# COMPETITIVE BODYBUILDING - POWERLIFTING - ATHLETICS & SPORTS > POWERLIFTING FORUM >  Inzer Max DL vs. a suat suit like Inzer Hardcore for deadlifting?

## powerliftmike

What is so special about the Inzer Max DL? Is there any advantage over a squat suit many competitors use? Can you squat in the Max DL?
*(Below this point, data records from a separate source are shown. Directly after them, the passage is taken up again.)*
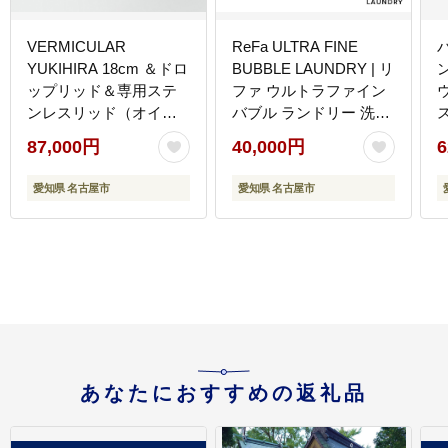
VERMICULAR
ReFa ULTRA FINE
YUKIHIRA 18cm ＆ドロ
BUBBLE LAUNDRY | リ
ン
ップリッド＆専用ステ
ファ ウルトラファイン
ンレスリッド（オイス
バブル ランドリー 洗浄
ターグレー） | 鍋 なべ
洗濯 洗濯槽 掃除 洗浄効
87,000円
40,000円
6
雪平鍋 調理器具 キッチ
果 取付簡単 送料無料 名
ン用品 VERMICULAR
古屋市
愛知県 名古屋市
愛知県 名古屋市
鋳物ホーロー鍋 片手鍋
日本製 ガス火 ガス IH
ス
IH対応 和食 煮込み みそ
汁 高級 おしゃれ ギフト
プレゼント 人気 おすす
め 送料無料
あなたにおすすめの返礼品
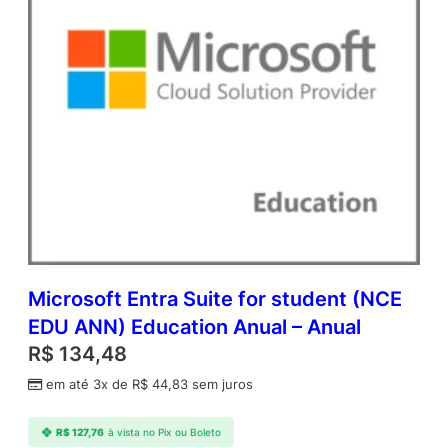
u
e
q
u
a
n
t
i
d
a
d
e
Microsoft Entra Suite for student (NCE
EDU ANN) Education Anual – Anual
R$
134,48
em até 3x de
R$
44,83
sem juros
R$
127,76
à vista no Pix ou Boleto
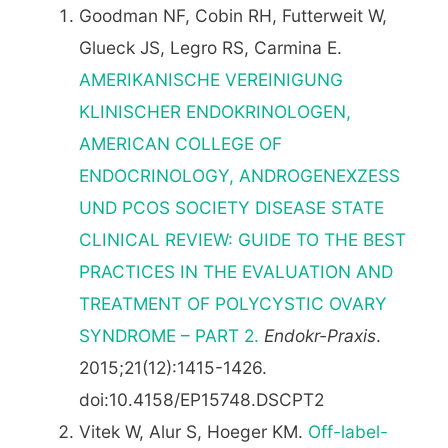
Goodman NF, Cobin RH, Futterweit W,
Glueck JS, Legro RS, Carmina E.
AMERIKANISCHE VEREINIGUNG
KLINISCHER ENDOKRINOLOGEN,
AMERICAN COLLEGE OF
ENDOCRINOLOGY, ANDROGENEXZESS
UND PCOS SOCIETY DISEASE STATE
CLINICAL REVIEW: GUIDE TO THE BEST
PRACTICES IN THE EVALUATION AND
TREATMENT OF POLYCYSTIC OVARY
SYNDROME – PART 2.
Endokr-Praxis
.
2015;21(12):1415-1426.
doi:10.4158/EP15748.DSCPT2
Vitek W, Alur S, Hoeger KM.
Off-label-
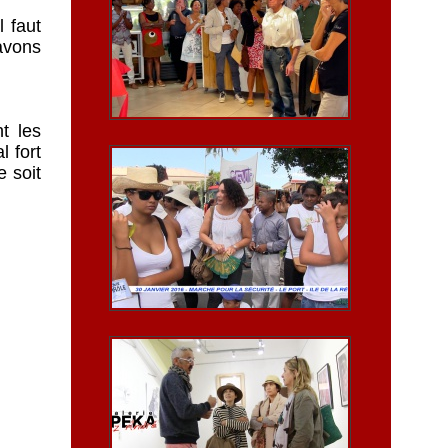
l faut
 avons
t les
l fort
 soit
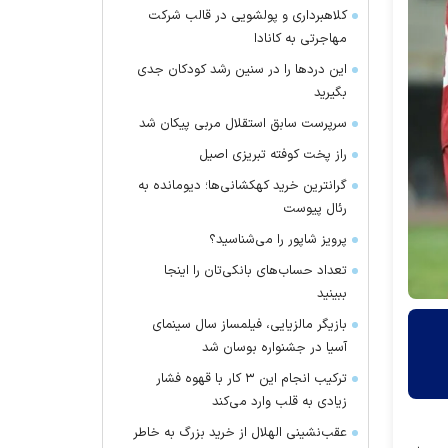
کلاهبرداری و پولشویی در قالب شرکت
مهاجرتی به کانادا
این درد‌ها را در سنین رشد کودکان جدی
بگیرید
سرپرست سابق استقلال مربی پیکان شد
راز پخت کوفته تبریزی اصیل
گرانترین خرید کهکشانی‌ها؛ دیومانده به
رئال پیوست
پرویز شاپور را می‌شناسید؟
تعداد حساب‌های بانکی‌تان را اینجا
ببینید
بازیگر مالزیایی، فیلمساز سال سینمای
آسیا در جشنواره بوسان شد
ترکیب انجام این ۳ کار با قهوه فشار
زیادی به قلب وارد می‌کند
عقب‌نشینی الهلال از خرید بزرگ به خاطر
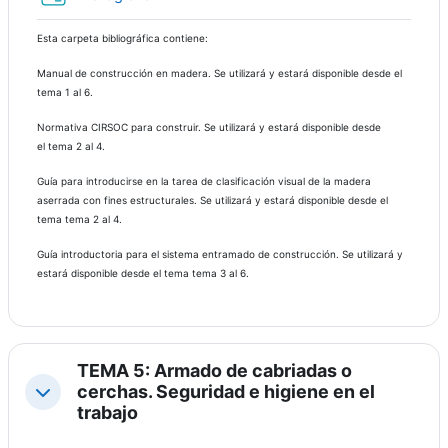
Esta carpeta bibliográfica contiene:
Manual de construcción en madera. Se utilizará y estará disponible desde el
tema 1 al 6.
Normativa CIRSOC para construir. Se utilizará y estará disponible desde
el tema 2 al 4.
Guía para introducirse en la tarea de clasificación visual de la madera
aserrada con fines estructurales. Se utilizará y estará disponible desde el
tema tema 2 al 4.
Guía introductoria para el sistema entramado de construcción. Se utilizará y
estará disponible desde el tema tema 3 al 6.
TEMA 5: Armado de cabriadas o
cerchas. Seguridad e higiene en el
Contraer
trabajo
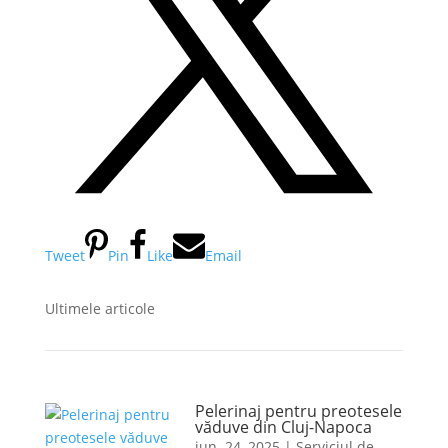
Tweet
Pin
Like
Email
Ultimele articole
Pelerinaj pentru preotesele
văduve din Cluj-Napoca
iun. 24, 2025
|
Serviciul de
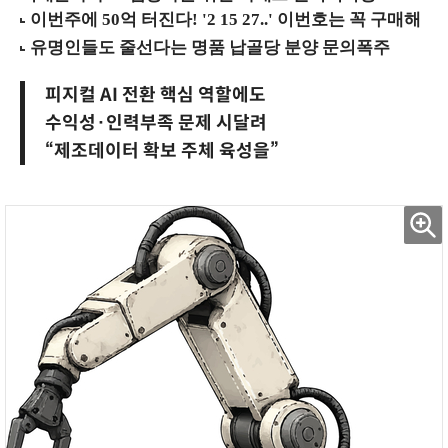
피지컬 AI 전환 핵심 역할에도
수익성·인력부족 문제 시달려
“제조데이터 확보 주체 육성을”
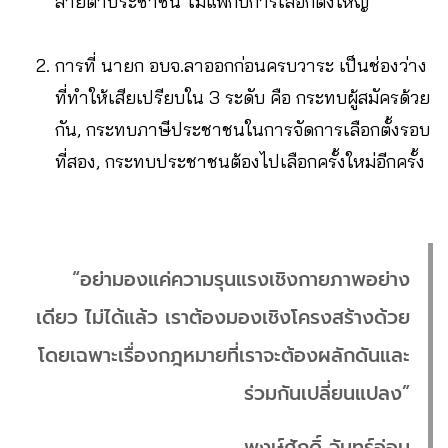
สายตาประชาชน ไม่แพ้กับการเลือกตั้งใหญ่
การที่ นายก อบจ.ลาออกก่อนครบวาระ เป็นช่องว่าง
ที่ทำให้เสียเปรียบใน 3 ระดับ คือ กระทบผู้สมัครด้วย
กัน, กระทบภาษีประชาชนในการจัดการเลือกตั้งรอบ
ที่สอง, กระทบประชาชนต้องไปเลือกครั้งใหม่อีกครั้ง
“อย่ามองแค่ความรุนแรงเชิงกายภาพอย่าง
เดียว ไม่ได้แล้ว เราต้องมองเชิงโครงสร้างด้วย
โดยเฉพาะเรื่องกฎหมายที่เราจะต้องผลักดันและ
ร่วมกันเปลี่ยนแปลง”
พงษ์ศักดิ์ จันทร์อ่อน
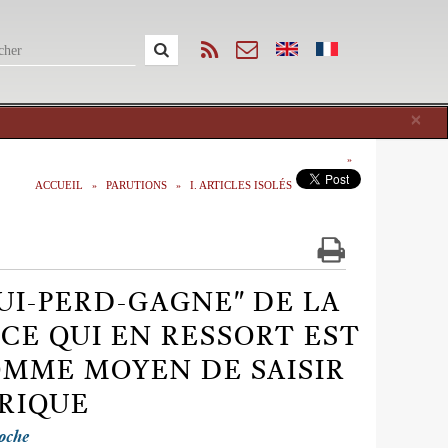
Cl
×
ACCUEIL
PARUTIONS
I. ARTICLES ISOLÉS
UI-PERD-GAGNE" DE LA
CE QUI EN RESSORT EST
OMME MOYEN DE SAISIR
RIQUE
oche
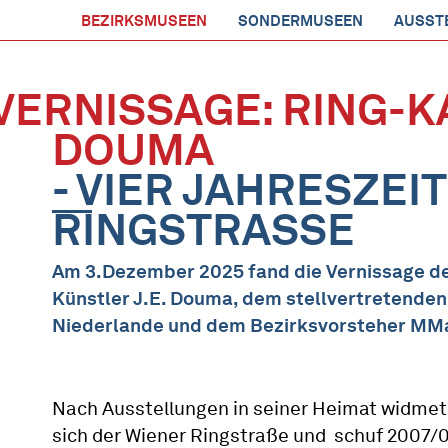
BEZIRKSMUSEEN
SONDERMUSEEN
AUSST
VERNISSAGE: RING-KA
DOUMA
- VIER JAHRESZEI
RINGSTRASSE
Am 3.Dezember 2025 fand die Vernissage de
Künstler J.E. Douma, dem stellvertretenden
Niederlande und dem Bezirksvorsteher MMag
Nach Ausstellungen in seiner Heimat widmet
sich der Wiener Ringstraße und schuf 2007/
How much do these suits help you guys in the deadlift anyway?

----------


## Power76

I have always deadlifted in a squat suit so I can't say for sure. Some swear by the Max deadlift suit and other suits. They are supposed to be sewn differently than a squat suit. I know that at the IPF Worlds Brian Siders squatted in a Max deadlift suit and then deadlifted in a Hardcore squat suit so I guess it's whatever works for the lifter. As a sumo deadlifter I probably get 25-35 pounds from wearing the suit.

----------


## Lurch

I use a Inzer Max DL to pull both Conv. and sumo. I get a lot of pop out of it and enjoy pulling in it. I tried pulling in a Hardcore before and it just didn't feel right to me. Just personal preference.

----------


## Lurch

The DL suit seems to get me in position a lot better as well.

----------


## Doc.Sust

i think a good pair of titan briefs and a singlet are just as good as a deadlift suit. i really don't get that much more in a suit or raw in the deadlift. it is all trial and error with these suits, different for everyone,

----------